Hardiness of Eggs Against Temperature Stress: Effect of Egg Neglect
Little information, although eggs that are left unattended during the day sometimes subsequently hatch (PJH).
Hatching
Hatching occurs from late January to February (4).
Preliminary Events and Vocalizations
No information.
Shell Breaking and Emergence
No information.
Parental Assistance and Disposal of Eggshells
No information on parental assistance. Eggs are sometimes ejected from burrows, but it does not appear that adults systematically remove eggshells after hatching (PJH).
Young Birds
Condition at Hatching
Chick weighs approximately 70–80 g and is covered in light gray down at hatching (PJH; see Appearance: Plumages). Mean mass of chicks between 1–5 days of age was 146 g (PJH). Chick is left unattended 1–3 days after hatching, with adults only returning for brief provisioning visits after the initial brood period (PJH).
Growth and Development
Limited information.

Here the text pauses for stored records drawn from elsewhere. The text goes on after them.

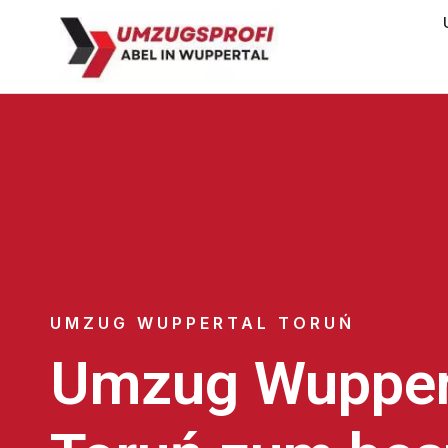
UMZUG WUPPERTAL TORUŃ
Umzug Wupper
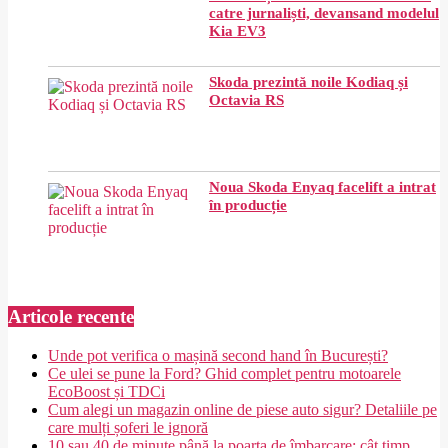
catre jurnaliști, devansand modelul
Kia EV3
Skoda prezintă noile Kodiaq și
Octavia RS
Noua Skoda Enyaq facelift a intrat
în producție
Articole recente
Unde pot verifica o mașină second hand în București?
Ce ulei se pune la Ford? Ghid complet pentru motoarele
EcoBoost și TDCi
Cum alegi un magazin online de piese auto sigur? Detaliile pe
care mulți șoferi le ignoră
10 sau 40 de minute până la poarta de îmbarcare: cât timp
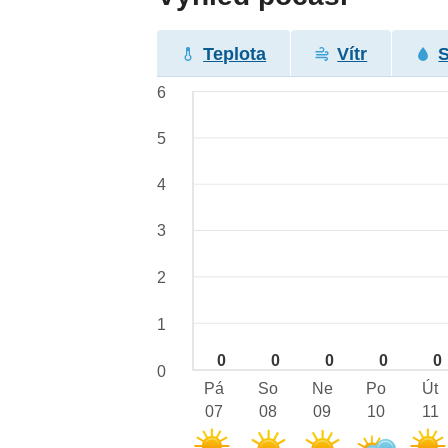
Teplota
Vítr
6
5
4
3
2
1
0
0
0
0
0
0
Pá
So
Ne
Po
Út
07
08
09
10
11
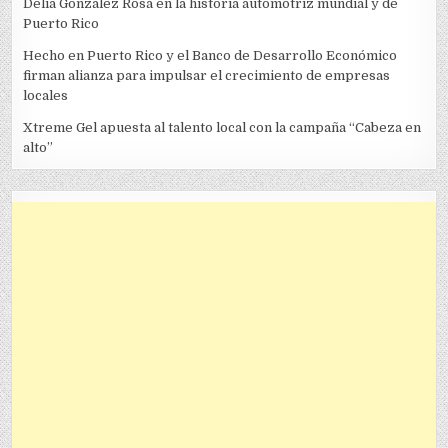
Delia González Rosa en la historia automotriz mundial y de
Puerto Rico
Hecho en Puerto Rico y el Banco de Desarrollo Económico
firman alianza para impulsar el crecimiento de empresas
locales
Xtreme Gel apuesta al talento local con la campaña “Cabeza en
alto”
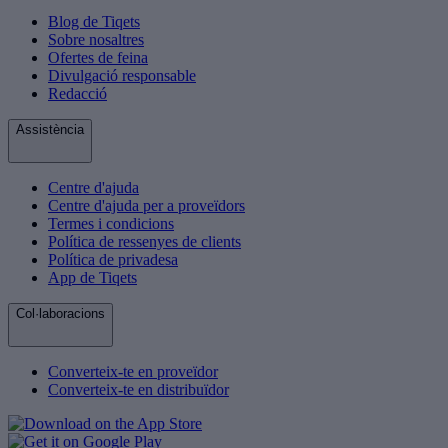
Blog de Tiqets
Sobre nosaltres
Ofertes de feina
Divulgació responsable
Redacció
Assistència
Centre d'ajuda
Centre d'ajuda per a proveïdors
Termes i condicions
Política de ressenyes de clients
Política de privadesa
App de Tiqets
Col·laboracions
Converteix-te en proveïdor
Converteix-te en distribuïdor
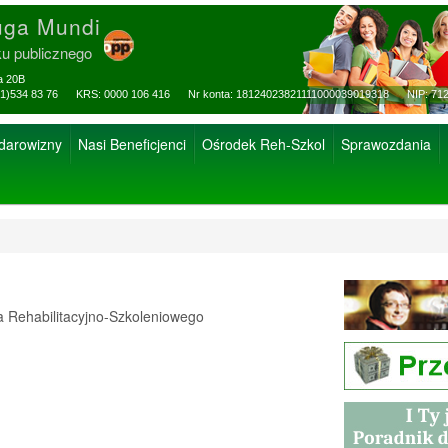
uga Mundi
ku publicznego
za 20B
ax: (81)534 83 76 KRS: 0000 106 416 Nr konta: 18124023821111000039019318 NIP: 712
 darowizny
Nasi Beneficjenci
Ośrodek Reh-Szkol
Sprawozdania
Rehabilitacyjno-Szkoleniowego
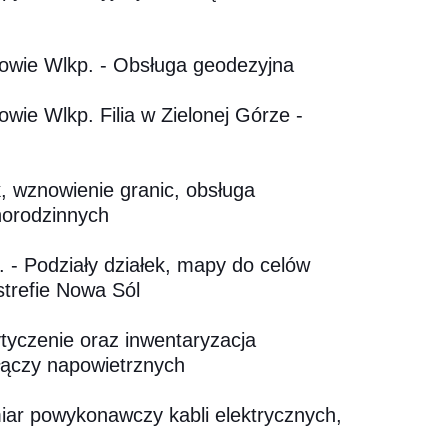
owie Wlkp. - Obsługa geodezyjna
ie Wlkp. Filia w Zielonej Górze -
k, wznowienie granic, obsługa
norodzinnych
 - Podziały działek, mapy do celów
trefie Nowa Sól
tyczenie oraz inwentaryzacja
łączy napowietrznych
iar powykonawczy kabli elektrycznych,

For chicks measured at 11 nests, from hatching through day 41, postnatal growth was typical of shearwaters and followed a sigmoid model of growth (PJH). Chick remains in burrow and is fed by parents from hatching to fledging.

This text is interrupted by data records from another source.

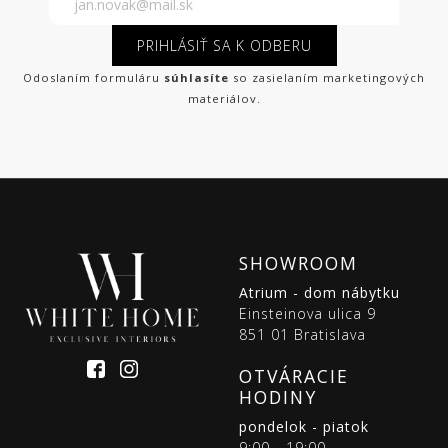
PRIHLÁSIŤ SA K ODBERU
Odoslaním formuláru
súhlasíte
so zasielaním marketingových
materiálov.
SHOWROOM
Atrium - dom nábytku
Einsteinova ulica 9
851 01 Bratislava
OTVÁRACIE
HODINY
pondelok - piatok
9:00 - 19:00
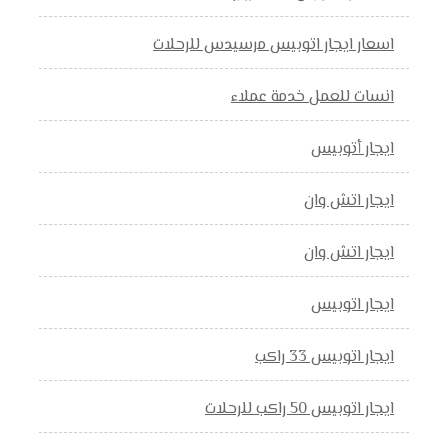
اسعار ايجار اتوبيس مرسيدس للرحلات
انسات للعمل خدمة عملاء
ايجار أتوبيس
ايجار اتش وان
ايجار اتش وان
ايجار اتوبيس
ايجار اتوبيس 33 راكب
ايجار اتوبيس 50 راكب للرحلات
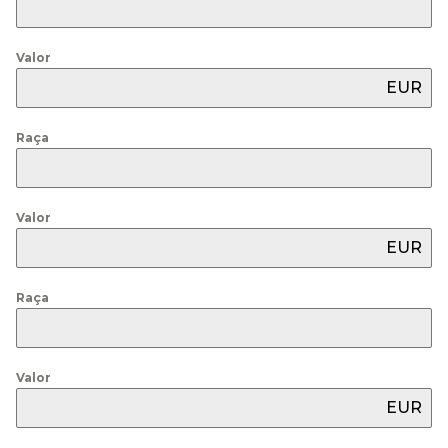
Valor
EUR
Raça
Valor
EUR
Raça
Valor
EUR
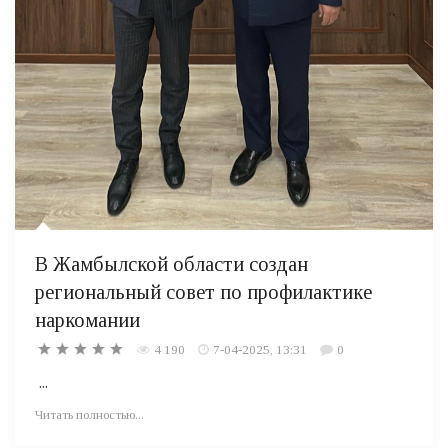
В Жамбылской области создан
региональный совет по профилактике
наркомании
4 190
7-04-2025, 13:31
0
...
Читать полностью...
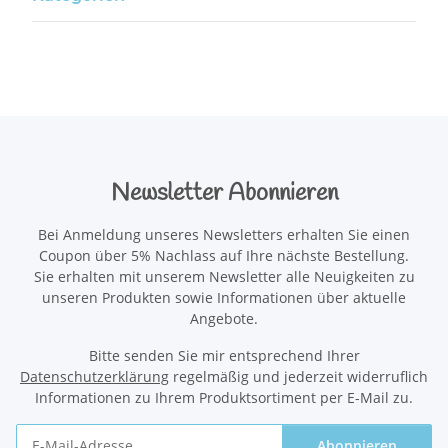
Newsletter Abonnieren
Bei Anmeldung unseres Newsletters erhalten Sie einen
Coupon über 5% Nachlass auf Ihre nächste Bestellung.
Sie erhalten mit unserem Newsletter alle Neuigkeiten zu
unseren Produkten sowie Informationen über aktuelle
Angebote.
Bitte senden Sie mir entsprechend Ihrer
Datenschutzerklärung
regelmäßig und jederzeit widerruflich
Informationen zu Ihrem Produktsortiment per E-Mail zu.
Abonnieren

Sex Ratios and Sex Allocation
No information available.
Parental Care
Brooding
Adults brood young chick in first days of life; limited data suggest a typical brooding period of 1–3 days (PJH). No information on whether male and female share brooding duties.
Feeding
Both parents provision the chick from hatching to just before fledging, approximately early February to late April (29). The only information on feeding intervals is based on tracking of chick-rearing adults at Isla Mocha (29). Both parents returned to the nest during the chick-rearing period (29). Presumably, chicks were fed on each return. This assumption was supported by observations of adults that were captured before they entered burrows sometimes vomiting loads of food, whereas adults captured exiting burrows did not (RDC). Average foraging trip duration was 93.7 h ± 72.5 SD (3.9 d ± 3.0 SD) over three years (29). However, foraging trip duration was bimodal: average duration of “short” trips (defined as < 30 hours long with only one day at sea between nocturnal visits) was 18.6 h ± 3.0 SD (0.8 d ± 0.1 SD), and average duration of “long” trips (defined as > 30 hours long) was 121.2 h ± 65.9 SD (5.1 d ± 2.7 SD) (29). Foraging trip duration may sometimes be longer, as not all tagged birds in that study were recaptured before discontinuing tag recapture efforts (78% of tags deployed in that study were recaptured) (29). Each provisioning parent in a breeding pair usually arrived asynchronously, and often on different days (RDC), so the chick was fed more frequently than is accounted for by individual trip durations.
Nest Sanitation
No information.
Carrying of Eggs or Young
Not known to carry eggs or young.
Cooperative Breeding
Not reported.
Brood Parasitism by Other Species
Not reported.
Fledgling Stage
Departure from the Nest
Fledgling departs the nest at night from late April to early May (33, 4, 38). There is no evidence of chick returning to the nest after fledging.
Growth
No information.
Association with Parents or Other Young
No information.
Ability to get Around, Feed, and Care for Self
Sometimes exits the burrow before fledging to exercise wings (PJH).
Immature Stage
No information available after fledging; no juveniles have been tagged or tracked at sea.